Kavli Affiliate: Irfan Siddiqi
| First 5 Authors: Jack Y. Qiu, Arne Grimsmo, Kaidong Peng, Bharath Kannan, Benjamin Lienhard
| Summary:
Squeezing of the electromagnetic vacuum is an essential metrological
technique that is used to reduce quantum noise in applications spanning
gravitational wave detection, biological microscopy, and quantum information
science. In circuit quantum electrodynamics, squeezed microwaves have been used
to suppress radiative spontaneous emission from a superconducting qubit and to
enhance the search for dark matter axions. However, the resonator-based
Josephson junction parametric amplifiers conventionally used to generate
squeezed microwaves are constrained by a narrow bandwidth and low dynamic range
which limits their utility.
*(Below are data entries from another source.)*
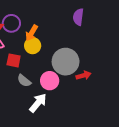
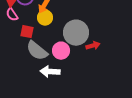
gray semicircle: (24, 81) -> (37, 51), size x1.6
white arrow: (38, 103) -> (50, 72), turned -126

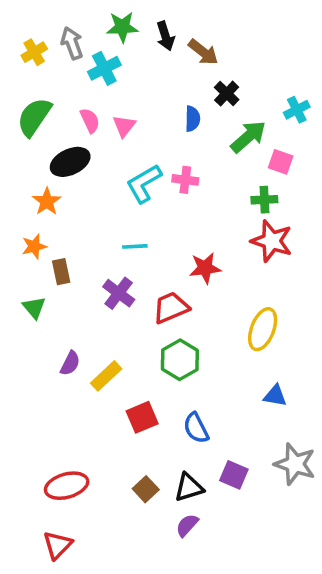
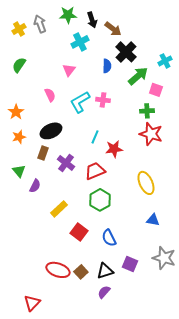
cyan cross: (104, 68) -> (80, 42), moved
black cross: (227, 94) -> (126, 52), size x1.5
green semicircle: (34, 117) -> (19, 65), size x0.7
pink semicircle: (90, 121) -> (50, 95), moved
black ellipse: (70, 162) -> (51, 131), moved
orange star: (47, 201) -> (16, 112), moved
cyan line: (135, 246) -> (95, 137), moved, turned -64
brown rectangle: (61, 272) -> (43, 153), moved, turned 32
yellow ellipse: (263, 329) -> (146, 183), turned -45
purple semicircle: (70, 363) -> (35, 186), moved
red square: (142, 417) -> (79, 232), turned -30
red ellipse: (67, 486) -> (58, 270), moved, turned 35

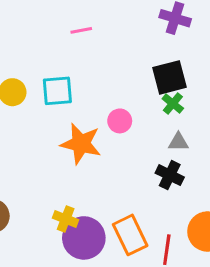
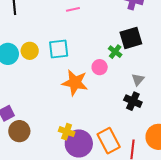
green cross: (173, 104) -> (115, 52), moved
gray triangle: (178, 142) -> (138, 80), turned -48

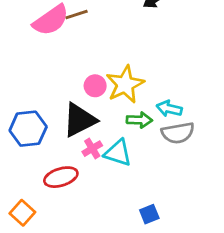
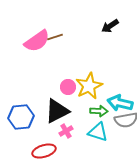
cyan arrow: (169, 109) -> (120, 103), size x1.4
cyan triangle: (118, 153) -> (98, 132), moved

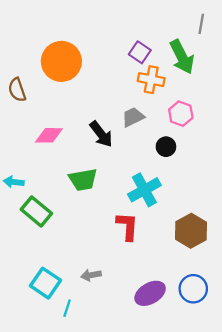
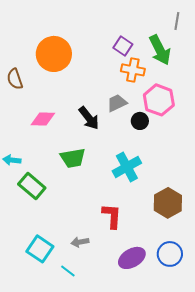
pink hexagon: (181, 114) -> (159, 100), size x1.4
black circle: (166, 147) -> (140, 121), moved
red L-shape: (127, 226) -> (112, 216), moved
cyan line: (67, 308) -> (68, 271), moved, turned -70

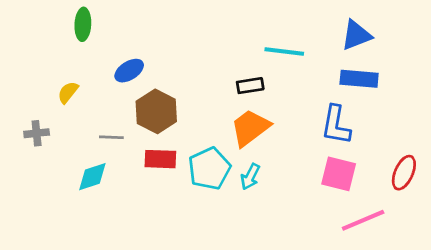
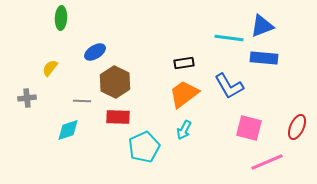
cyan line: (284, 52) -> (229, 38), moved
blue L-shape: (336, 125) -> (229, 86), moved, turned -40
cyan pentagon: (209, 169) -> (144, 147), moved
In this work, we develop a dual-pump, broadband
Josephson traveling-wave parametric amplifier (JTWPA) and use it to demonstrate
a 56 dB phase-sensitive extinction ratio, $-11.35^{+1.57}_{-2.49}$ dB
single-mode squeezing, and two-mode squeezing over a bandwidth of 1.75 GHz. The
phase-sensitive extinction ratio is the highest reported value to date for
Josephson-junction-based circuits and useful for qubit readout in quantum
computing and phase regeneration in quantum communications. The achieved
single-mode squeezing represents an order-of-magnitude reduction of vacuum
noise, on par with the best resonator-based squeezers. We have furthermore
demonstrated two-mode squeezing with the broadest bandwidth reported thus far
at microwave frequencies. The JTWPA is capable of simultaneously creating
entangled microwave photon pairs with a large frequency separation, enabling
new possibilities for applications including high-fidelity qubit readout,
quantum illumination and teleportation.